Climate action in Texas will require some compromise
Combusting oil and natural gas is ruining the planet, and we should minimize their use to maintain a healthy climate. But the world will always need these products and new pipelines to transport them.
Fossil fuel advocates and environmentalists have a tough time squaring this circle based on the responses to my recent columns on energy. But pragmatism must overcome extremism, and both sides must learn to compromise.
Companies have invested trillions of dollars in oil and gas wells, transport systems, refining operations, chemical plants and retailing. The industry is huge, both in capital and personnel, and executives are under pressure to deliver profits on those investments. And they deserve to profit.
Oil and natural gas make modern life possible.
Petroleum is the building block for billions of products ranging from pharmaceuticals to building materials. The oil and gas industry will undoubtedly shrink as we move away from burning oil and gas, but it will never go away.
People who make their living along the industry’s supply chains will fight to protect their livelihoods. They tout how much energy each molecule can release while pooh-poohing competing technologies. Some even deny that carbon dioxide is a greenhouse gas.
I get it, they do not want to admit that their life’s work is ruining the planet. But I am getting tired of hearing them talk about how science proves hydraulic fracturing does not pollute groundwater — which is
true — but they think climate science is a hoax. Time to show some intellectual honesty.
Leaders at major oil and gas producers understand that unmitigated climate change is a greater threat to their industry than climate regulations. Most support the Paris Climate Accords, and all of them are trying to clean up their operations and diversify into clean energy.
The Greater Houston Partnership, the state’s largest economic development group, wants to make Houston not just the oil and gas capital of the world, but the global headquarters for the energy transition. This is a smart, forwardlooking strategy that will keep Houston from becoming the next Detroit.
If you work in the fossil fuel industry, and you are not figuring out how to survive the transition, your career will soon end. The public is searching for alternative forms of energy, and they will buy it as soon as it becomes available, which is sooner than you think.
The clean energy industry, however, is nowhere close to meeting public demand. Most new electricity generation is solar or wind, but renewables make up only 11 percent of our energy consumption, according to the U.S. Energy Information Administration.

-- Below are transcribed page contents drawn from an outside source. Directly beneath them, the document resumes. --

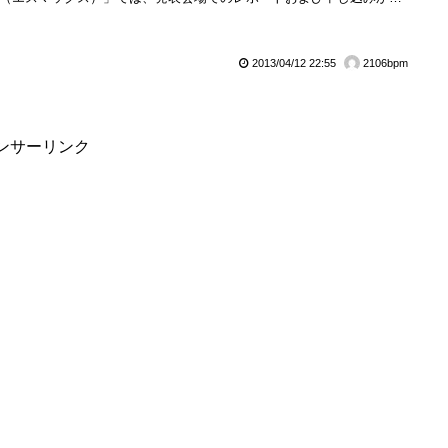
までのレビュー、さらには解約時や返却の際についてドコモインフォメ
ョンセンターに問い合わせた記事などを紹介してきた。これまでにもお
してきたが、Home Wi-Fi向けにレンタルされるル...
2013/04/12 22:55
2106bpm
ンサーリンク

Over the next 15 years, the world can build enough renewable energy projects and storage devices to generate 100 percent of our electricity from clean energy. But we will need nuclear power plants and better, cheaper batteries to get there.

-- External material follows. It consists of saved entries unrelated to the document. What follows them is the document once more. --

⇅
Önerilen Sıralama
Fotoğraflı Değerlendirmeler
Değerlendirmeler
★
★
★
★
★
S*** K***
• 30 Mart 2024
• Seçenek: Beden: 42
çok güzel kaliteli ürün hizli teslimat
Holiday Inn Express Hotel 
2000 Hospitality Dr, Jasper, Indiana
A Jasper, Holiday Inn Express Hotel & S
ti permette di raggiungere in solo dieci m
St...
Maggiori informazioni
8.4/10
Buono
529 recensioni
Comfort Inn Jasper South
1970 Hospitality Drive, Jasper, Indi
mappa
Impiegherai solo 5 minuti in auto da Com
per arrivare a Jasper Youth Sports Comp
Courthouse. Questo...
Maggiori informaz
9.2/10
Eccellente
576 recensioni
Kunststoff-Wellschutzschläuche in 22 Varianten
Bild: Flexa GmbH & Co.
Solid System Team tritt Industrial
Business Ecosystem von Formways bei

Any environmentalist who drives their decade-old Subaru to a climate protest needs to recognize they are part of the problem. People hold on to their old cars, which are more polluting, and at the current pace the world will need at least 40 years to replace them with electric vehicles, according to most forecasts.
Meeting that goal will also require new solid-state batteries that perform as well as fossil fuel-powered cars at the same price.
Activists who pore over every new climate science report need to spend just as much time studying energy economics. We are not going to make the transition to 100 percent renewable energy in the next 15 years, let alone a decade.
As long as we need fossil fuels, we will need pipelines to safely and economically transport them.
Court injunctions against the Dakota Access and the Keystone XL pipelines are not victories. They will not reduce oil and gas consumption, only change where it is sourced and how it is transported, making dirtier oil moved on dangerous rail cars the most likely alternative.
We also need Texas’ Permian Highway Pipeline to deliver natural gas to the coast so foreign countries can shut down their coal plants. Environmentalists must accept these lesser evils. The climate is better protected with smart, modern pipelines.
In my columns, I promote a clean-energy future because I understand the risk of a climate catastrophe. But I also recognize climate activists are not always realistic and often alienate people rather than build alliances.
Oil and natural gas have done a lot of good in the world, but they can no longer dominate energy consumption. I want Texas to lead the way in transitioning to clean energy for the good of the economy and the planet.
The absolutists in both camps attract the most attention, but compromise and cooperation are the answer, not vitriol.